The majority opinion has drawn widespread criticism, including some from three members of the Supreme Court.
Justice Marian Opala called the new rules ill-conceived and shocking. In a dissenting opinion, Supreme Court Justices Yvonne Kauger and James Edmondson noted that courts in general are relying on the Internet to provide the public "greater and easier access to information to which it is entitled.”
"However, as a result of the Court's order, not only is the Court taking a giant, 30-year leap backwards to a time when the personal computer was nonexistent, the public is now paying for access to a system which is made inaccessible by the order,” the dissenting order states.

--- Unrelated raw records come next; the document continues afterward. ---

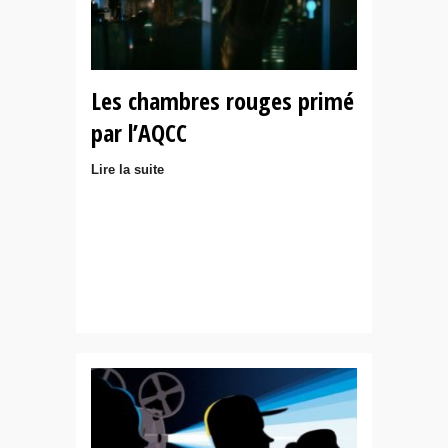
Les chambres rouges primé
par l’AQCC
Lire la suite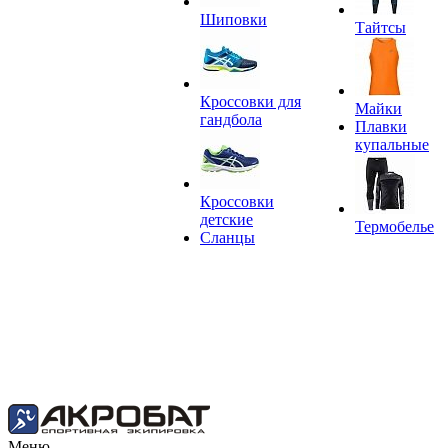
Шиповки
Тайтсы
Кроссовки для
Майки
гандбола
Плавки
купальные
Кроссовки
детские
Термобелье
Сланцы
Меню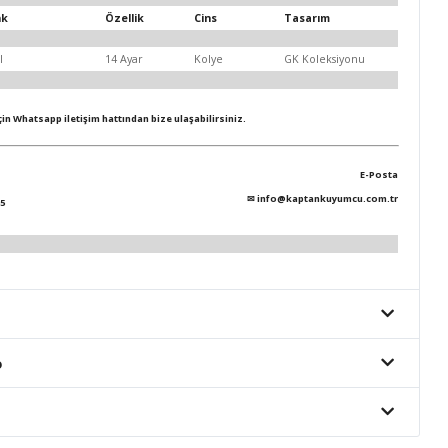
nk
Özellik
Cins
Tasarım
l
14 Ayar
Kolye
GK Koleksiyonu
için Whatsapp iletişim hattından bize ulaşabilirsiniz.
E-Posta
✉
info@kaptankuyumcu.com.tr
5
o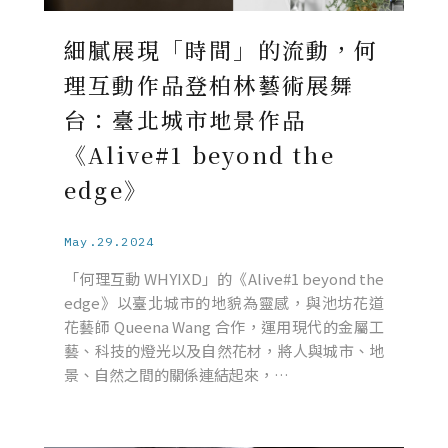
細膩展現「時間」的流動，何
理互動作品登柏林藝術展舞
台：臺北城市地景作品
《Alive#1 beyond the
edge》
May.29.2024
「何理互動 WHYIXD」的《Alive#1 beyond the
edge》以臺北城市的地貌為靈感，與池坊花道
花藝師 Queena Wang 合作，運用現代的金屬工
藝、科技的燈光以及自然花材，將人與城市、地
景、自然之間的關係連結起來，…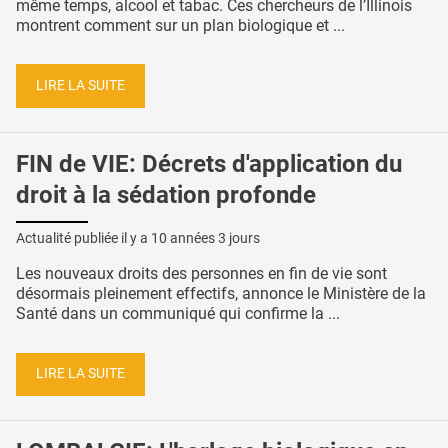
même temps, alcool et tabac. Ces chercheurs de l’Illinois
montrent comment sur un plan biologique et ...
LIRE LA SUITE
FIN de VIE: Décrets d'application du
droit à la sédation profonde
Actualité publiée il y a
10 années 3 jours
Les nouveaux droits des personnes en fin de vie sont
désormais pleinement effectifs, annonce le Ministère de la
Santé dans un communiqué qui confirme la ...
LIRE LA SUITE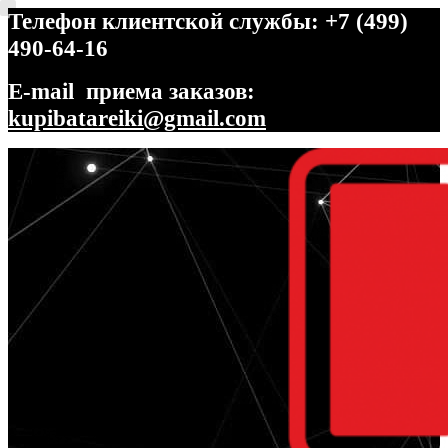
Телефон клиентской службы: +7 (499)
490-64-16
E-mail приема заказов:
kupibatareiki@gmail.com
Перейти
Перейти
к
к
навигации
содержимому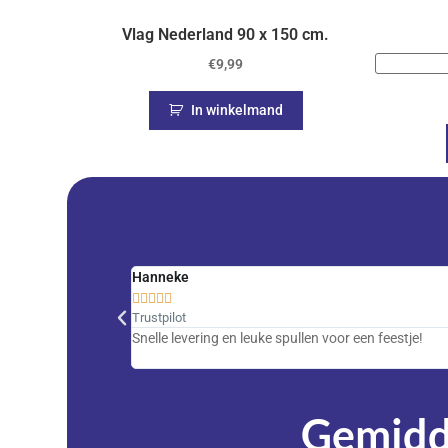
Vlag Nederland 90 x 150 cm.
€
9,99
In winkelmand
Hanneke





Trustpilot
Snelle levering en leuke spullen voor een feestje!
Gemidde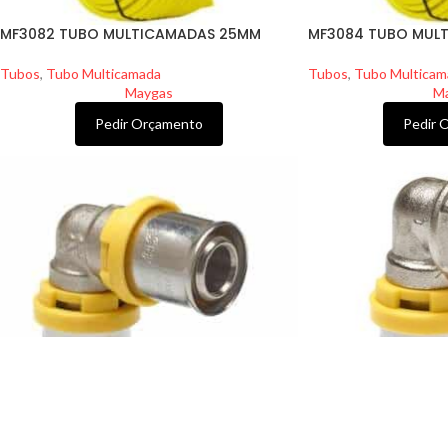
MF3082 TUBO MULTICAMADAS 25MM
MF3084 TUBO MUL
Tubos
,
Tubo Multicamada
Tubos
,
Tubo Multicam
Maygas
M
Pedir Orçamento
Pedir 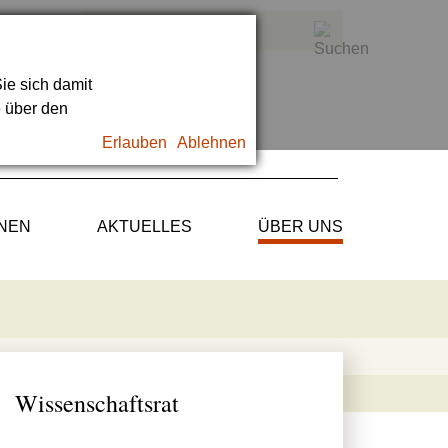
ie sich damit
e über den
Erlauben
Ablehnen
ONEN
AKTUELLES
ÜBER UNS
Wissenschaftsrat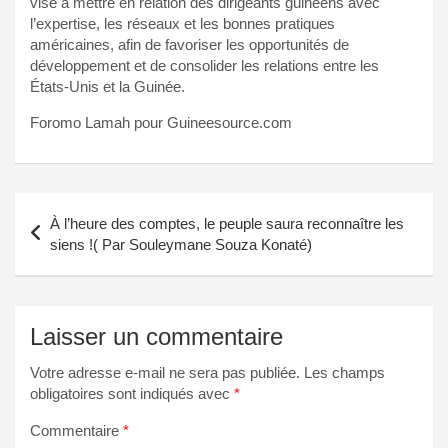
vise à mettre en relation des dirigeants guinéens avec
l’expertise, les réseaux et les bonnes pratiques
américaines, afin de favoriser les opportunités de
développement et de consolider les relations entre les
États-Unis et la Guinée.
Foromo Lamah pour Guineesource.com
Navigation
À l’heure des comptes, le peuple saura reconnaître les
de
siens !( Par Souleymane Souza Konaté)
l’article
Laisser un commentaire
Votre adresse e-mail ne sera pas publiée.
Les champs
obligatoires sont indiqués avec
*
Commentaire
*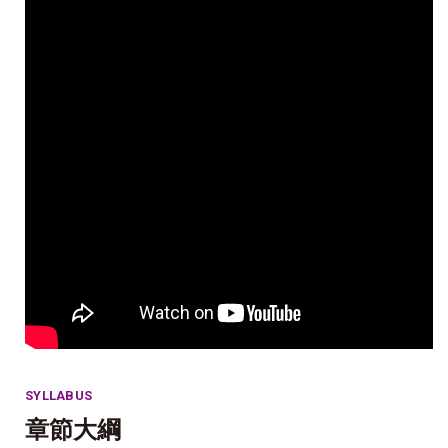
SYLLABUS
章節大綱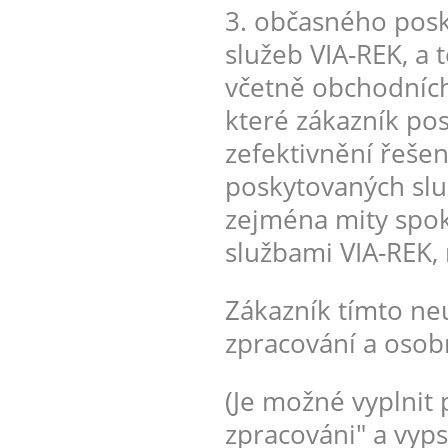
3. občasného posk
služeb VIA-REK, a 
včetně obchodních
které zákazník po
zefektivnění řešen
poskytovaných služ
zejména mity spo
službami VIA-REK,
Zákazník tímto ne
zpracování a osob
(Je možné vyplnit 
zpracováni" a vyps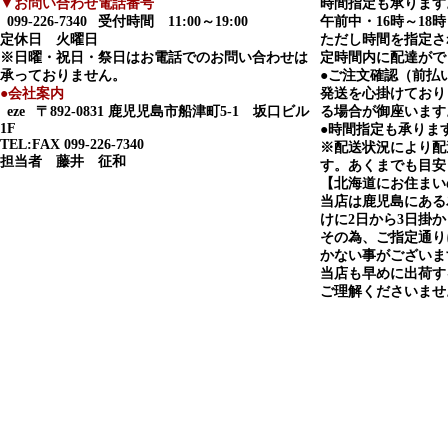
▼お問い合わせ電話番号
時間指定も承ります
099-226-7340
受付時間 11:00～19:00
午前中・16時～18時
定休日 火曜日
ただし時間を指定さ
※日曜・祝日・祭日はお電話でのお問い合わせは
定時間内に配達がで
承っておりません。
●ご注文確認（前払
●会社案内
発送を心掛けており
eze
〒892-0831 鹿児児島市船津町5-1 坂口ビル
る場合が御座います
1F
●時間指定も承りま
TEL:FAX 099-226-7340
※配送状況により配
担当者 藤井 征和
す。あくまでも目安
【北海道にお住まい
当店は鹿児島にある
けに2日から3日掛
その為、ご指定通り
かない事がございま
当店も早めに出荷す
ご理解くださいませ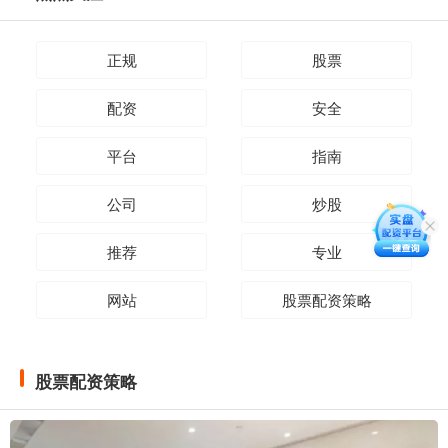
正规
股票
配资
安全
平台
指南
公司
炒股
推荐
专业
网站
股票配资策略
股票配资策略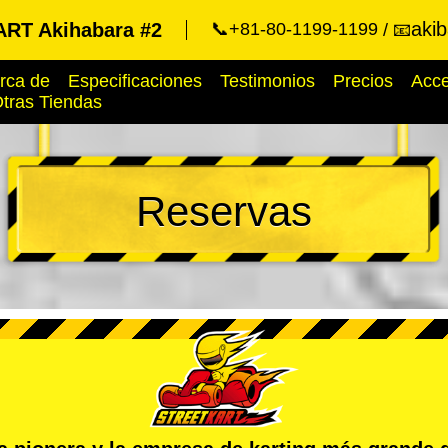
aki
RT Akihabara #2
📞+81-80-1199-1199
📧
rca de
Especificaciones
Testimonios
Precios
Acc
tras Tiendas
Reservas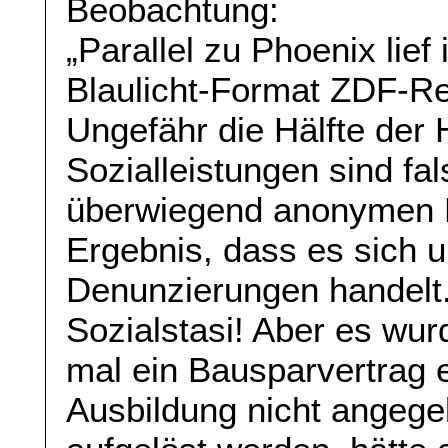
Beobachtung:
„Parallel zu Phoenix lie
Blaulicht-Format ZDF-Rep
Ungefähr die Hälfte der 
Sozialleistungen sind fa
überwiegend anonymen
Ergebnis, dass es sich u
Denunzierungen handelt.
Sozialstasi! Aber es wurd
mal ein Bausparvertrag
Ausbildung nicht angege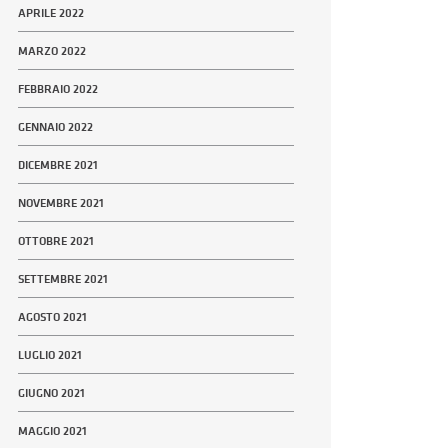
APRILE 2022
MARZO 2022
FEBBRAIO 2022
GENNAIO 2022
DICEMBRE 2021
NOVEMBRE 2021
OTTOBRE 2021
SETTEMBRE 2021
AGOSTO 2021
LUGLIO 2021
GIUGNO 2021
MAGGIO 2021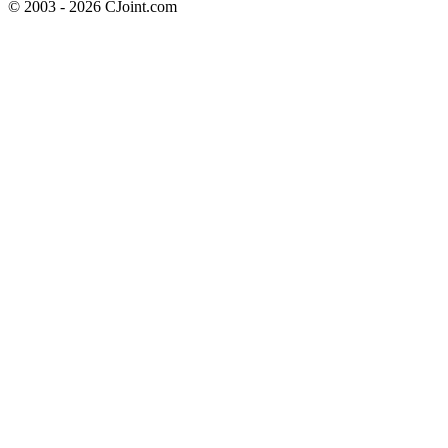
© 2003 - 2026 CJoint.com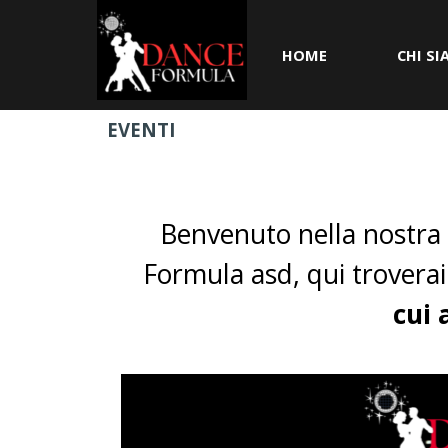
Vai ai contenuti
HOME
CHI S
EVENTI
Benvenuto nella nostra 
Formula asd, qui troverai 
cui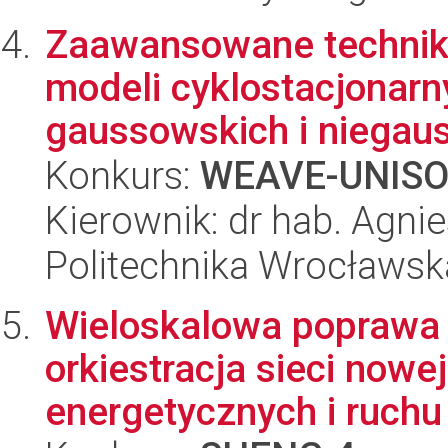
Zaawansowane techniki
modeli cyklostacjonar
gaussowskich i niegaus
Konkurs:
WEAVE-UNIS
Kierownik: dr hab. Agn
Politechnika Wrocławsk
Wieloskalowa poprawa 
orkiestracja sieci nowe
energetycznych i ruchu 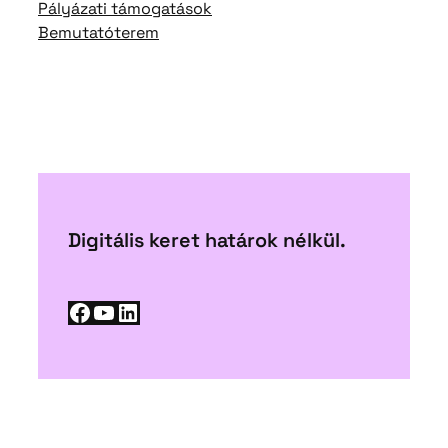
Pályázati támogatások
Bemutatóterem
Digitális keret határok nélkül.
Facebook
YouTube
LinkedIn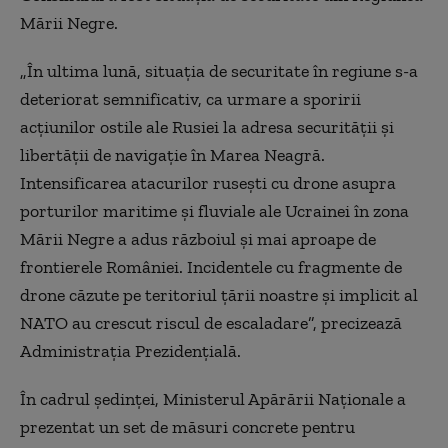
Mării Negre.
„În ultima lună, situația de securitate în regiune s-a
deteriorat semnificativ, ca urmare a sporirii
acțiunilor ostile ale Rusiei la adresa securității și
libertății de navigație în Marea Neagră.
Intensificarea atacurilor rusești cu drone asupra
porturilor maritime și fluviale ale Ucrainei în zona
Mării Negre a adus războiul și mai aproape de
frontierele României. Incidentele cu fragmente de
drone căzute pe teritoriul țării noastre și implicit al
NATO au crescut riscul de escaladare”, precizează
Administrația Prezidențială.
În cadrul ședinței, Ministerul Apărării Naționale a
prezentat un set de măsuri concrete pentru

Attorney General Drew Edmondson said last week while some of the court's order seemed a prudent effort to protect identify theft, the aspect removing records from the Internet "may have gone too far.”
‘Weird dual system'
Horvit said Oklahoma, at least before the Supreme Court order, has been unusual in the amount of court information available on the Internet.
"Most states, you have to go to the courthouse to get it,” Horvit said.
Oklahoma appears headed back to that method, although Chief Justice James Winchester has indicated the court may revisit aspects of the order.
Horvit noted that in Oklahoma and other states, pleadings from federal court cases can be accessed at pacer.uscourts.gov.
Filings found there often provide the same sort of personal information for which the Supreme Court wants to shield access, Horvit said.
"So you're going to have a situation in Oklahoma where you can ... get federal court records on people who have been in the court system, but that same information won't be available on the state level, even though it's capable of being provided. So you have this weird dual system, and what's the reason for that?” Horvit asked.